Gowdy accuses DOJ of stonewalling

Gowdy accuses DOJ of stonewalling
CNN
Trey Gowdy

Rep. Trey Gowdy, the House Oversight Committee chairman, said Sunday that he is displeased with how many documents the Department of Justice is withholding from members of the House and Senate intelligence committee members.

In an interview on Fox News, the South Carolina Republican said the department is “going to have to do better than a thousand pages here and there.” Gowdy’s comments are in response to the department’s announcement Friday that it would produce 1,000 pages of materials to the House Judiciary Committee in response to a subpoena from its chairman, Rep. Bob Goodlatte.

Goodlatte, a Virginia Republican, subpoenaed the Justice Department in March for documents related to some controversial FBI actions, including the decision in 2016 to not charge Hillary Clinton after the probe of her use of an email server as secretary of state and an FBI office’s internal recommendation to fire the bureau’s former deputy director, Andrew McCabe.

Gowdy told Fox News’ Maria Bartiromo that he didn’t understand why the department would provide its inspector general with “a million” pages of documents, but give Congress only “a fraction of that.”

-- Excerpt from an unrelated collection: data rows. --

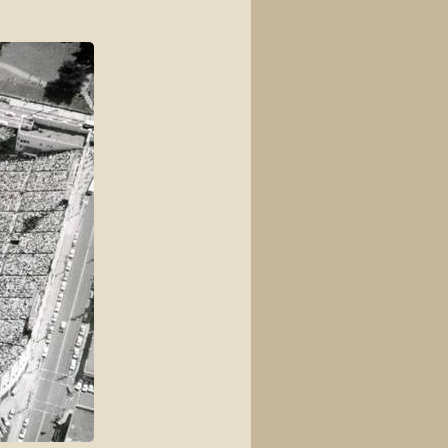
View source
View history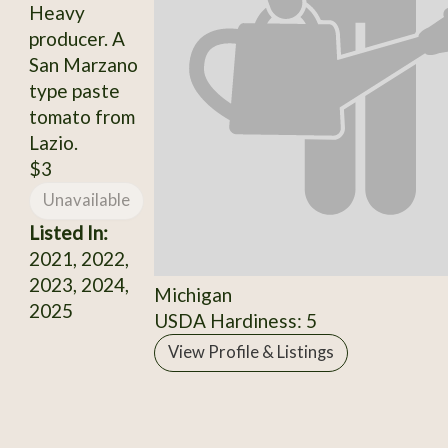
Heavy
producer. A
San Marzano
type paste
tomato from
Lazio.
$3
Unavailable
Listed In:
2021, 2022,
2023, 2024,
Michigan
2025
USDA Hardiness: 5
View Profile & Listings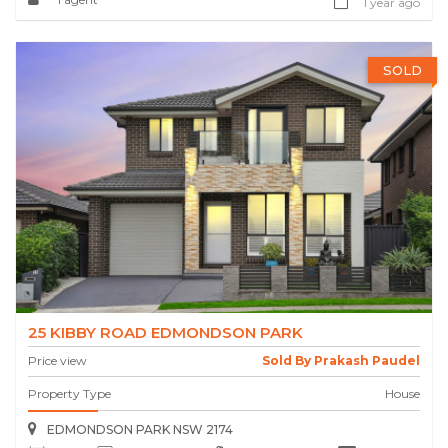
1 year ago
SOLD
25 KIBBY ROAD EDMONDSON PARK
Price view
Sold By Prakash Paudel
Property Type
House
EDMONDSON PARK NSW 2174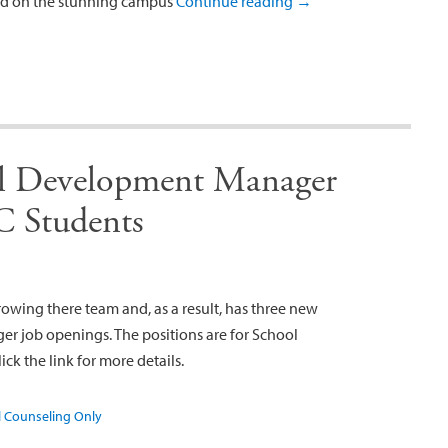
eld on the stunning campus
Continue reading
→
al Development Manager
C Students
rowing there team and, as a result, has three new
 job openings. The positions are for School
ck the link for more details.
 Counseling Only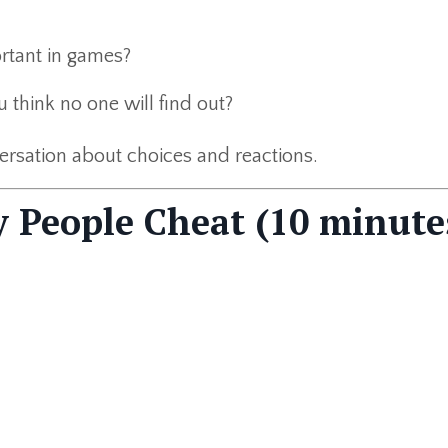
rtant in games?
ou think no one will find out?
versation about choices and reactions.
 People Cheat (10 minute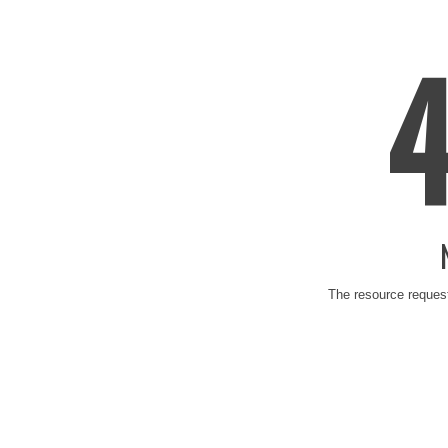
The resource request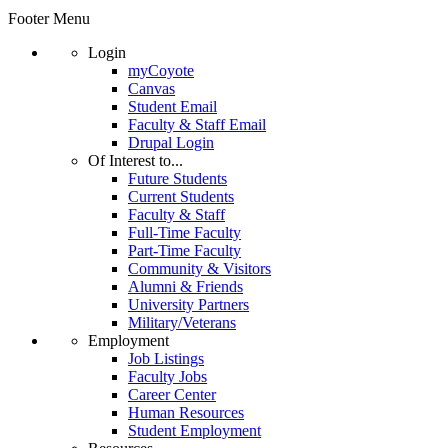
Footer Menu
Login
myCoyote
Canvas
Student Email
Faculty & Staff Email
Drupal Login
Of Interest to...
Future Students
Current Students
Faculty & Staff
Full-Time Faculty
Part-Time Faculty
Community & Visitors
Alumni & Friends
University Partners
Military/Veterans
Employment
Job Listings
Faculty Jobs
Career Center
Human Resources
Student Employment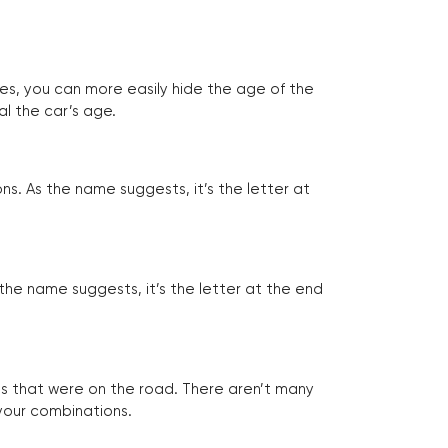
tes, you can more easily hide the age of the
al the car’s age.
ns. As the name suggests, it’s the letter at
 the name suggests, it’s the letter at the end
les that were on the road. There aren’t many
 your combinations.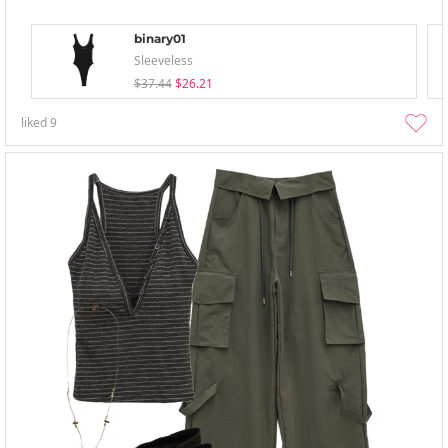
binary01
Sleeveless
$37.44
$26.21
liked
9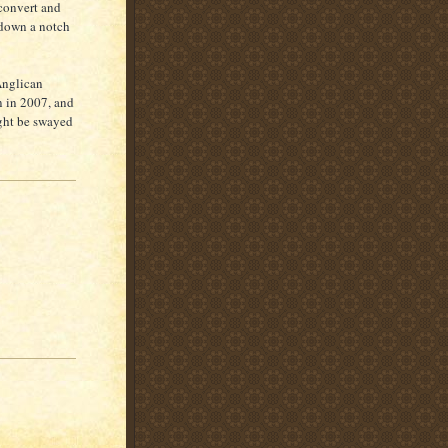
 convert and
 down a notch
Anglican
n in 2007, and
ght be swayed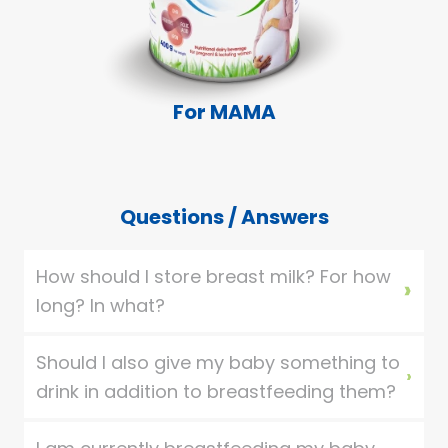
For MAMA
Questions / Answers
How should I store breast milk? For how
long? In what?
Should I also give my baby something to
drink in addition to breastfeeding them?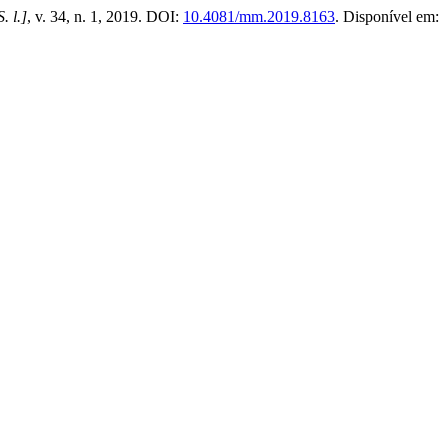
S. l.]
, v. 34, n. 1, 2019. DOI:
10.4081/mm.2019.8163
. Disponível em: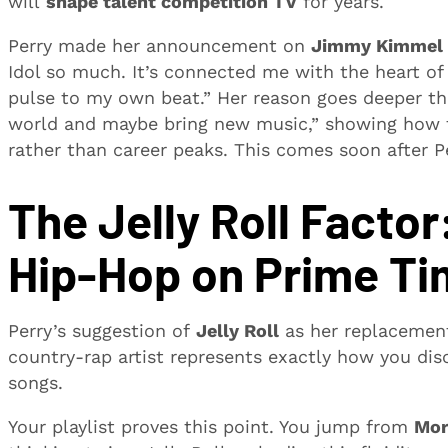
will
shape talent competition TV
for years.
Perry made her announcement on
Jimmy Kimmel 
Idol so much. It’s connected me with the heart of A
pulse to my own beat.” Her reason goes deeper th
world and maybe bring new music,” showing how to
rather than career peaks. This comes soon after P
The Jelly Roll Facto
Hip-Hop on Prime T
Perry’s suggestion of
Jelly Roll
as her replacement
country-rap artist represents exactly how you d
songs.
Your playlist proves this point. You jump from
Mor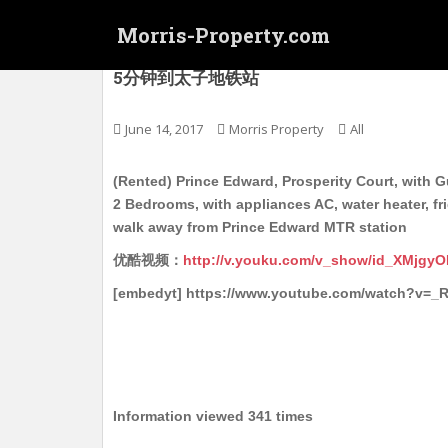
S
Morris-Property.com
k
i
(Rented) 太子 萬盛閣 电梯护卫洋楼 中层 实
5分钟到太子地铁站
p
t
o
June 14, 2017
Morris Property
All
m
a
(Rented) Prince Edward, Prosperity Court, with Gu
i
2 Bedrooms, with appliances AC, water heater, fr
n
walk away from Prince Edward MTR station
c
优酷视频：
http://v.youku.com/v_show/id_XMjgy
o
n
[embedyt] https://www.youtube.com/watch?v=_
t
e
n
t
Information viewed 341 times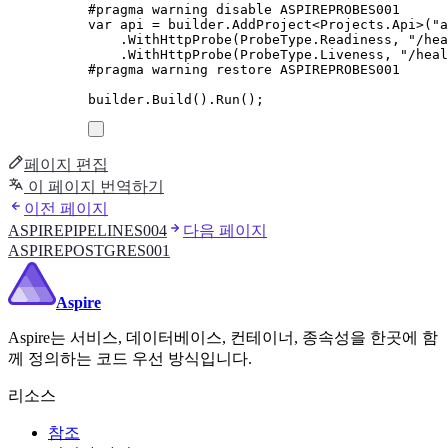
#
pragma
warning
disable
 ASPIREPROBES001
var
 api 
=
builder
.
AddProject
<
Projects
.
Api
>(
"
a
.
WithHttpProbe
(
ProbeType
.
Readiness
,
"
/hea
.
WithHttpProbe
(
ProbeType
.
Liveness
,
"
/heal
#
pragma
warning
restore
 ASPIREPROBES001
builder
.
Build
()
.
Run
();
페이지 편집
이 페이지 번역하기
이전 페이지
ASPIREPIPELINES004
다음 페이지
ASPIREPOSTGRES001
Aspire
Aspire는 서비스, 데이터베이스, 컨테이너, 종속성을 한곳에 함
께 정의하는 코드 우선 방식입니다.
리소스
참조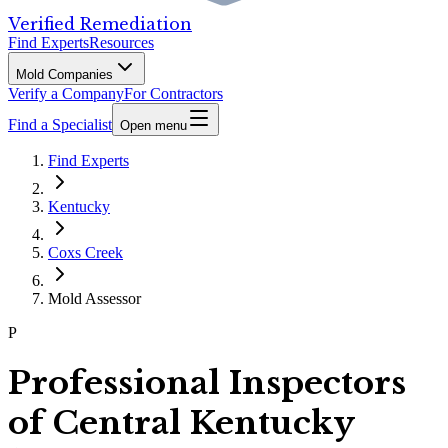
Verified Remediation
Find Experts
Resources
Mold Companies
Verify a Company
For Contractors
Find a Specialist
Open menu
Find Experts
Kentucky
Coxs Creek
Mold Assessor
P
Professional Inspectors
of Central Kentucky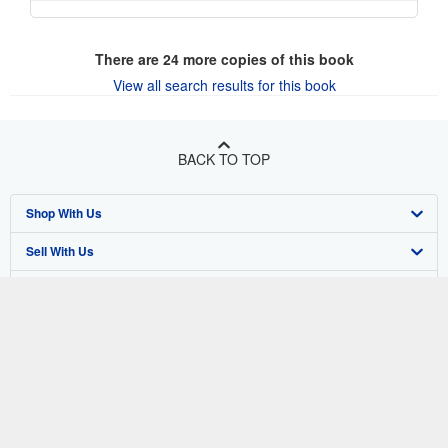
There are
24
more copies of this book
View all search results for this book
BACK TO TOP
Shop With Us
Sell With Us
Advanced Search
About Us
Browse Collections
Start Selling
Find Help
My Account
Join Our Affiliate Program
About AbeBooks
Other AbeBooks Companies
My Orders
Book Buyback
Media
Help
Follow AbeBooks
View Basket
Refer a seller
Careers
Customer Support
AbeBooks.co.uk
Forums
AbeBooks.de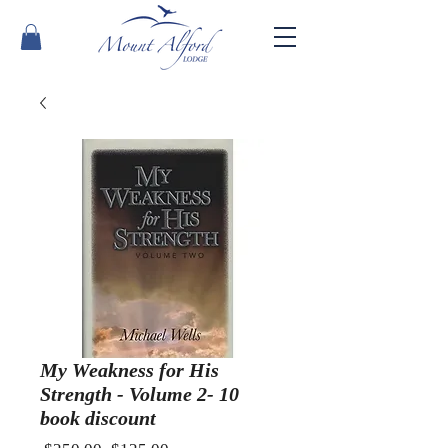
My Weakness for His
Strength - Volume 2- 10
book discount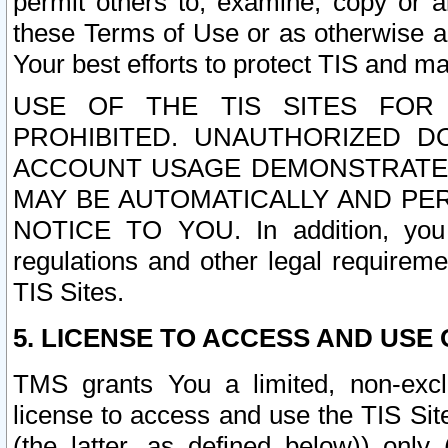
permit others to, examine, copy or a
these Terms of Use or as otherwise ag
Your best efforts to protect TIS and main
USE OF THE TIS SITES FOR 
PROHIBITED. UNAUTHORIZED D
ACCOUNT USAGE DEMONSTRATES
MAY BE AUTOMATICALLY AND PE
NOTICE TO YOU. In addition, you a
regulations and other legal requireme
TIS Sites.
5. LICENSE TO ACCESS AND USE O
TMS grants You a limited, non-exclu
license to access and use the TIS Sit
(the latter, as defined below)) only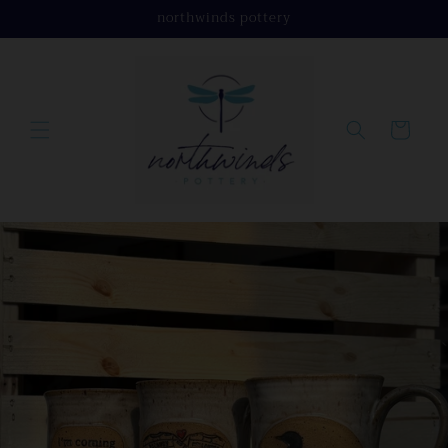
Skip to
northwinds pottery
content
Cart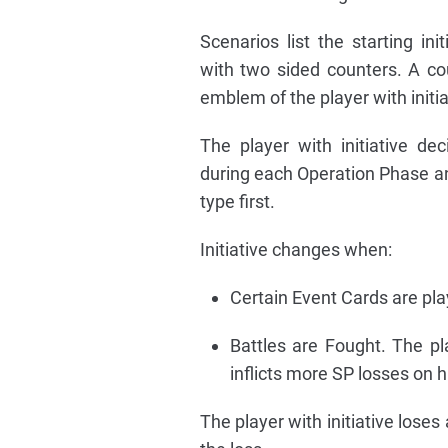
Scenarios list the starting ini
with two sided counters. A co
emblem of the player with initia
The player with initiative de
during each Operation Phase a
type first.
Initiative changes when:
Certain Event Cards are pla
Battles are Fought. The pla
inflicts more SP losses on hi
The player with initiative loses 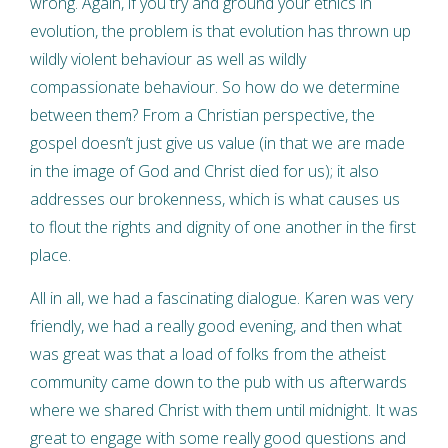
wrong. Again, if you try and ground your ethics in
evolution, the problem is that evolution has thrown up
wildly violent behaviour as well as wildly
compassionate behaviour. So how do we determine
between them? From a Christian perspective, the
gospel doesn’t just give us value (in that we are made
in the image of God and Christ died for us); it also
addresses our brokenness, which is what causes us
to flout the rights and dignity of one another in the first
place.
All in all, we had a fascinating dialogue. Karen was very
friendly, we had a really good evening, and then what
was great was that a load of folks from the atheist
community came down to the pub with us afterwards
where we shared Christ with them until midnight. It was
great to engage with some really good questions and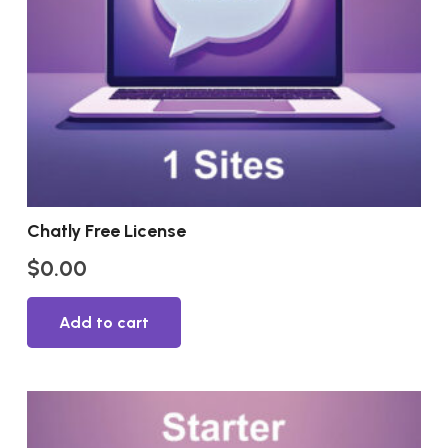
Chatly Free License
$
0.00
Add to cart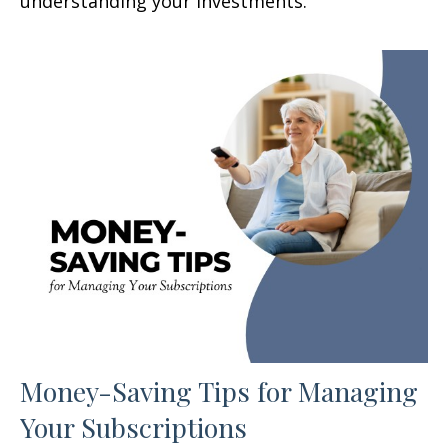
understanding your investments.
Money-Saving Tips for Managing
Your Subscriptions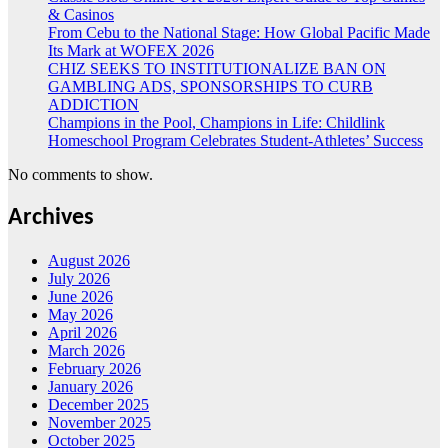
& Casinos
From Cebu to the National Stage: How Global Pacific Made
Its Mark at WOFEX 2026
CHIZ SEEKS TO INSTITUTIONALIZE BAN ON
GAMBLING ADS, SPONSORSHIPS TO CURB
ADDICTION
Champions in the Pool, Champions in Life: Childlink
Homeschool Program Celebrates Student-Athletes’ Success
No comments to show.
Archives
August 2026
July 2026
June 2026
May 2026
April 2026
March 2026
February 2026
January 2026
December 2025
November 2025
October 2025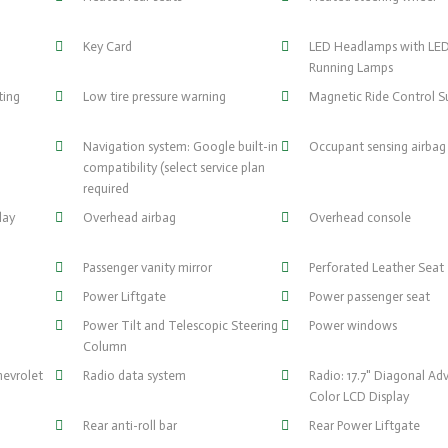
Key Card
LED Headlamps with LE
Running Lamps
ting
Low tire pressure warning
Magnetic Ride Control S
Navigation system: Google built-in
Occupant sensing airbag
compatibility (select service plan
required
lay
Overhead airbag
Overhead console
Passenger vanity mirror
Perforated Leather Seat
Power Liftgate
Power passenger seat
Power Tilt and Telescopic Steering
Power windows
Column
hevrolet
Radio data system
Radio: 17.7" Diagonal Ad
Color LCD Display
Rear anti-roll bar
Rear Power Liftgate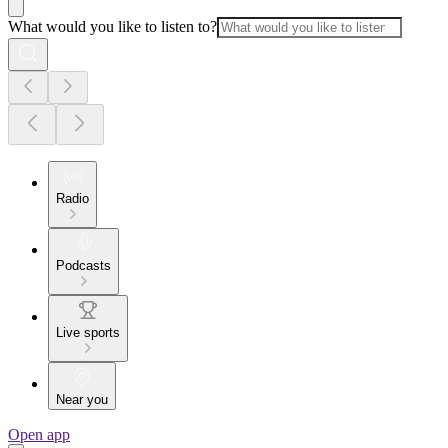
What would you like to listen to?
Radio
Podcasts
Live sports
Near you
Open app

“I cannot help them explain a million documents to the inspector general and a fraction of that to the entity who created and funds the FBI,” Gowdy said.

“So if Congress is entitled to this information, we shouldn’t get it in thousand page increments,” he said. “The inspector general has a million pages.”

Expressing annoyance with the department, Gowdy said, “I want to be able to support the FBI and DOJ, but the world’s premiere law enforcement agency can’t seem to operate a copying machine. That’s inexplicable.”

The Justice Department also announced Friday that it would let all House and Senate intelligence committee members review the application that it and the FBI used to obtain a surveillance warrant on former Trump aide Carter Page.